Durante il secondo turno di prove di eliminazione, solo tre armi rimasero in competizione: l’AK 46 di Kalashnikov, l’AB 46 di Bulkin (Avtomat Bulkina-46) e l’AD 46 di Dementiev. Dopo l’ultima serie di test, l’AK 46 del Kalashnikov fu rifiutato in quanto inferiore ai suoi concorrenti sotto molti aspetti. Nell’elenco rimasero solo AD 46 e AB 46, la commissione preferì Bulkin (AB 46). Pare che Kalashnikov utilizzò i suoi legami politici e i suoi contatti personali con la commissione per evitare di essere eliminato. Ottenne il permesso di continuare le sue ricerche (assistito da un esperto ingegnere bellico, Zaitsev, capo dipartimento presso l’ufficio di progettazione delle armi Korov vicino a Mosca) per sviluppare e migliorare l’AK 46 per una nuova serie di test, che divenne l’AK 47, la cui meccanica interna assomiglia molto al Bulkin 46.
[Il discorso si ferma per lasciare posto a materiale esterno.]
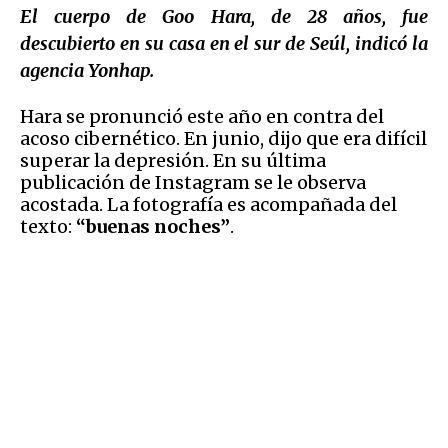
El cuerpo de Goo Hara, de 28 años, fue
descubierto en su casa en el sur de Seúl, indicó la
agencia Yonhap.
Hara se pronunció este año en contra del
acoso cibernético. En junio, dijo que era difícil
superar la depresión. En su última
publicación de Instagram se le observa
acostada. La fotografía es acompañada del
texto:
“buenas noches”
.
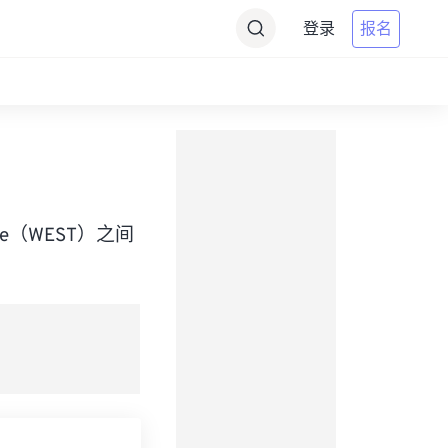
登录
报名
 Time（WEST）之间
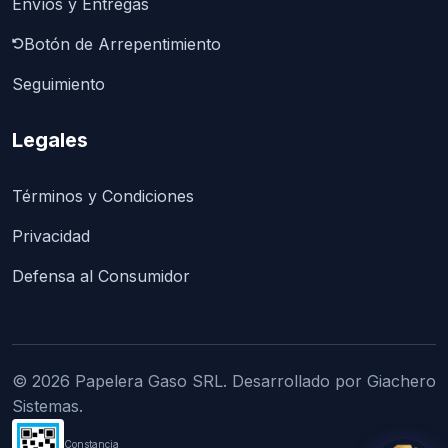
Envíos y Entregas
Botón de Arrepentimiento
Seguimiento
Legales
Términos y Condiciones
Privacidad
Defensa al Consumidor
© 2026 Papelera Gaso SRL. Desarrollado por Giachero
Sistemas.
Constancia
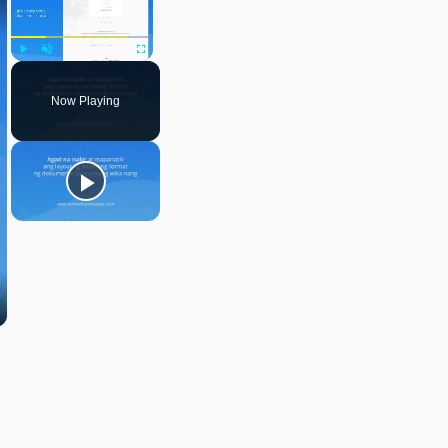
Play
Unmute
Fullscreen
Now Playing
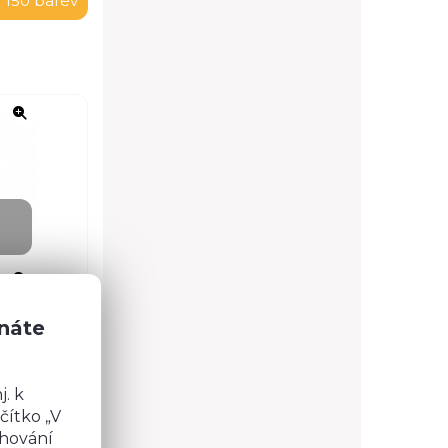
 150 barev
znáte
. k
čítko „V
chování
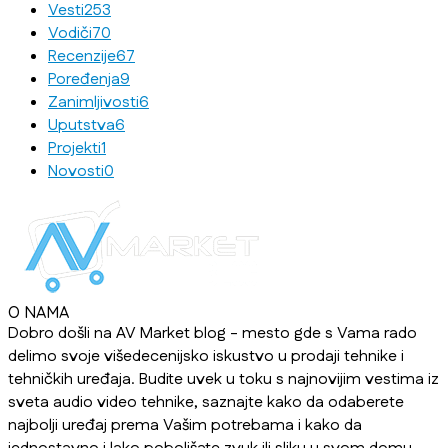
Vesti
253
Vodiči
70
Recenzije
67
Poređenja
9
Zanimljivosti
6
Uputstva
6
Projekti
1
Novosti
0
O NAMA
Dobro došli na AV Market blog - mesto gde s Vama rado
delimo svoje višedecenijsko iskustvo u prodaji tehnike i
tehničkih uređaja. Budite uvek u toku s najnovijim vestima iz
sveta audio video tehnike, saznajte kako da odaberete
najbolji uređaj prema Vašim potrebama i kako da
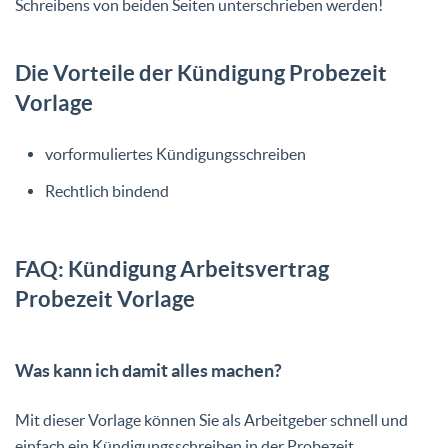
Schreibens von beiden Seiten unterschrieben werden!
Die Vorteile der Kündigung Probezeit
Vorlage
vorformuliertes Kündigungsschreiben
Rechtlich bindend
FAQ: Kündigung Arbeitsvertrag
Probezeit Vorlage
Was kann ich damit alles machen?
Mit dieser Vorlage können Sie als Arbeitgeber schnell und
einfach ein Kündigungsschreiben in der Probezeit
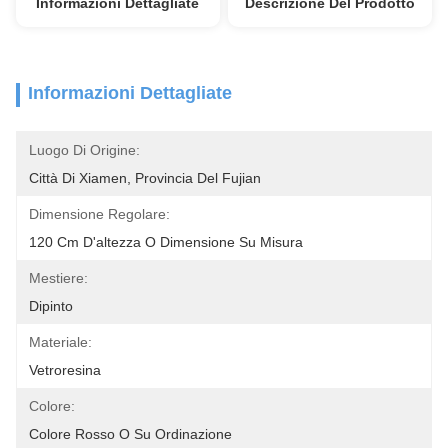
Informazioni Dettagliate
Descrizione Del Prodotto
Informazioni Dettagliate
Luogo Di Origine:
Città Di Xiamen, Provincia Del Fujian
Dimensione Regolare:
120 Cm D'altezza O Dimensione Su Misura
Mestiere:
Dipinto
Materiale:
Vetroresina
Colore:
Colore Rosso O Su Ordinazione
L’AK 47 venne sottoposto ad una nuova serie di test che superò brillantemente, soprattutto in termini di affidabilità, con però una riserva sulla stabilità al fuoco a raffica (il Bulkin, restando superiore). La commissione di prova diede il via libera nel novembre 1947 per testare l’arma con le truppe, e la produzione in serie dell’AK 47 iniziò a Izhevsk nel 1948. L’AK 47 (Avtomat Kalashnikova 47), è in realtà una coproduzione di Kalashnikov, Zaitsev, Bulkin e Suadev. Kalashnikov ricevette la paternità ufficiale.

Non si può negare l’evidenza, e cioè la parentela tra l’AK 47 con lo Sturmgewehr 44, per diverse specifiche iniziali. L’AK 47 riprendeva infatti alcune soluzioni dell’StG 44: munizionamento intermedio, sistema di presa del gas dalla parte superiore della canna, caricatore inclinato da 30 colpi, lunghezza simile (94 cm per l’StG 44 e 87 cm l’AK 47, peso a vuoto di 4,6 kg e di 4,3 kg, cadenza di fuoco di 600 colpi/minuto e gittata massima utile di 600 metri; stesso aspetto generale, stesso concetto di utilizzo. La grande differenza tra le due armi era il sistema di bloccaggio della culatta.

Il blocco occidentale è stato più titubante nell’adottare delle armi di questo tipo, perché in occidente la diversità regna sovrana. Questa diversità è certamente dovuta alle diverse zone di influenza in cui i vari Paesi si sono impegnati in una feroce competizione commerciale per le quote di mercato (e decenni di errori). Anche la competizione contro i Kalashnikov è stata molto dura.

L’AK 47/59 è un bell’esempio di genitorialità di successo, universale grazie al suo potente calibro che è allo stesso tempo antiuomo e antimateriale. Va notato che due paesi del blocco occidentale hanno adottato armi che utilizzano il sistema Kalashnikov come armi standard: la Finlandia con il Valmet 62, prodotto su licenza, e Israele con il Galil (derivato dal Valmet, l’AK 47 è ancora in dotazione nella versione più moderna IMI Galil ACE, assieme all’innovativo IMI TAR-21).

Il Galil merita una menzione speciale. Dopo la Guerra dei Sei Giorni del 1967, l’esercito israeliano riuscì a recuperare e testare un vasto stock di Kalashnikov. Gli israeliani erano equipaggiati con fucili FAL 7.62 Nato, ingombranti, costosi e poco precisi (con un serbatoio di 20 colpi e tromboncino per granate Energa, furono in dotazione anche in Italia). Rimasero colpiti dalle qualità dell’AK 47 che, oltretutto, è molto economico. I fratelli Galil svilupparono un fucile d’assalto copiando il sistema Kalashnikov.

Il Galil fu adottato dall’esercito israeliano nel 1972, dapprima con un calibro più piccolo 5,56×45 (calibro M16, 5,56 Nato), poi con il 7.62 Nato. La produzione è stata affidata alla Israel Military Industries. L’arma può essere considerata come una copia più leggera dell’AK 47. Accordi privilegiati tra lo Stato di Israele e il Sud Africa, ai tempi dell’apartheid, hanno permesso di produrre su licenza il Galil l’arma standard dei sudafricani. Il Galil viene ancora prodotto in Sudafrica e rifornisce le varie reti di traffico di armi nell’Africa nera. Il Galil è l’arma standard dell’Estonia.